Abel pulled her close; his lips against her salty tear-kissed skin, the droplets disappearing as he brushed his fingers against her cheeks. He kissed her mouth softly and strong and she kissed him with a longing that pressed at her chest. His hands held her face and he didn’t let go until they had shared a kiss memories are made of.

 

 

Abel

             

            
 
Thursday night when he came back from Marigold’s, Lacey immediately tried to talk him out of bringing her home. Abel didn’t understand why.

“She’s not Amish, Abel. How do you see this ending? You can’t be together, I mean unless one of you made a very drastic life choice.”

“On the outside we’re different, I get that, but my mom will see how wonderful she is,” Abel explained. “There’s no way they wouldn’t like her.”

“Except for the fact you’re bringing home a girl just two weeks after you left home,” Lacey pressed, sucking on a spiked lollipop.

Lacey must be pretty rich, Abel thought, not for the first time. Just like Marigold, whose father was apparently a best selling author. He ran his fingers through his hair, once again reminded that he was way out of his league.
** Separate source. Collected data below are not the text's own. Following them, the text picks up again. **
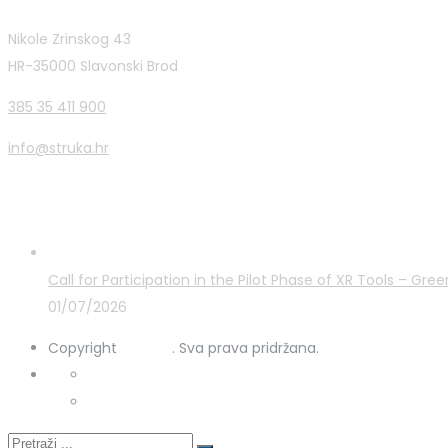
Nikole Zrinskog 43
HR-35000 Slavonski Brod
385 35 411 900
info@struka.hr
Latest Posts
Call for Participation in the Pilot Phase of XR Tools – G
01/07/2026
Copyright
STRUKA
. Sva prava pridržana.
Privacy Policy
Cookies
His family was well-off as far as Amish went, but the people at Jamestown were an entirely different sort of
well-off
.

They were rich enough to have a never-ending supply of edibles in their arsenal. Sticks from already-eaten lollipops littered the floor.
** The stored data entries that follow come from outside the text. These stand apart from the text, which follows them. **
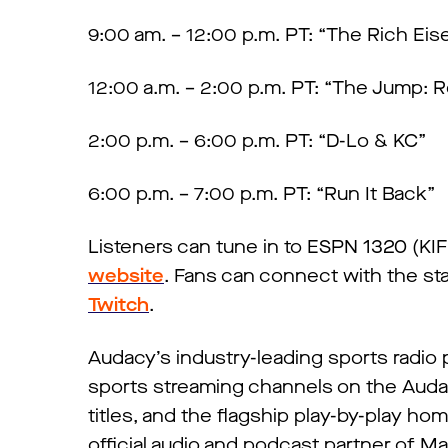
9:00 am. – 12:00 p.m. PT: “The Rich Ei
12:00 a.m. – 2:00 p.m. PT: “The Jump: 
2:00 p.m. – 6:00 p.m. PT: “D-Lo & KC”
6:00 p.m. – 7:00 p.m. PT: “Run It Back”
Listeners can tune in to ESPN 1320 (K
website
. Fans can connect with the sta
Twitch
.
Audacy’s industry-leading sports radio
sports streaming channels on the Auda
titles, and the flagship play-by-play ho
official audio and podcast partner of M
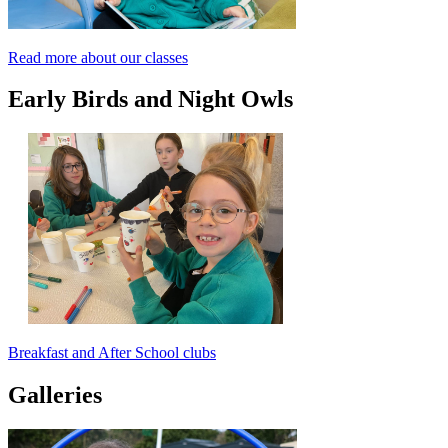
Read more about our classes
Early Birds and Night Owls
Breakfast and After School clubs
Galleries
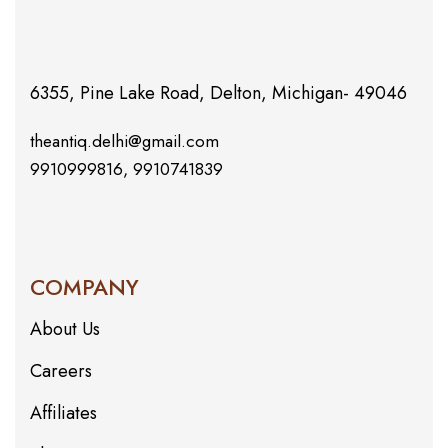
6355, Pine Lake Road, Delton, Michigan- 49046
theantiq.delhi@gmail.com
9910999816, 9910741839
COMPANY
About Us
Careers
Affiliates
Lacey plopped back on his bed then rubbed in Abel’s insecurities. “And she’s gonna think it is serious. It’s way too soon for a move like this.”

“Maybe I am serious, and since when did you become the relationship expert?”

“Well, Jenna’s going out with me tomorrow.” Lacey leaned in for a high-five, which Abel gave shaking his head, and taking a lollipop from the bag on Lacey’s bed. “Bedsides, dude, you’re gonna piss your parents off. They let you come because they think you’re returning home to run the family farm. This is gonna mess with their heads.”

“But maybe I won’t go back home, ever. Maybe this is where I belong.”

“Do you mean that?” Lacey asked, his voice raised in surprised. “Because all that ‘baptism vow’ stuff seemed pretty hardcore when you told me about it.”

“That was what I planned before I came. I know it’s only been a few weeks, but how can I leave after the summer?”

“Your parents are expecting you to take your vows come fall. ”

“I know, but I can’t make promises I don’t know if I can keep.” The heaviness of the statement sat between the two of them. “Besides, all I’m doing is taking a friend with me while I go sheer a thousand sheep. It’s nothing more than that.”

“You’re sure?” Lacey asked, taking on a protective role Abel wasn’t used too.  “Because intentions are everything.”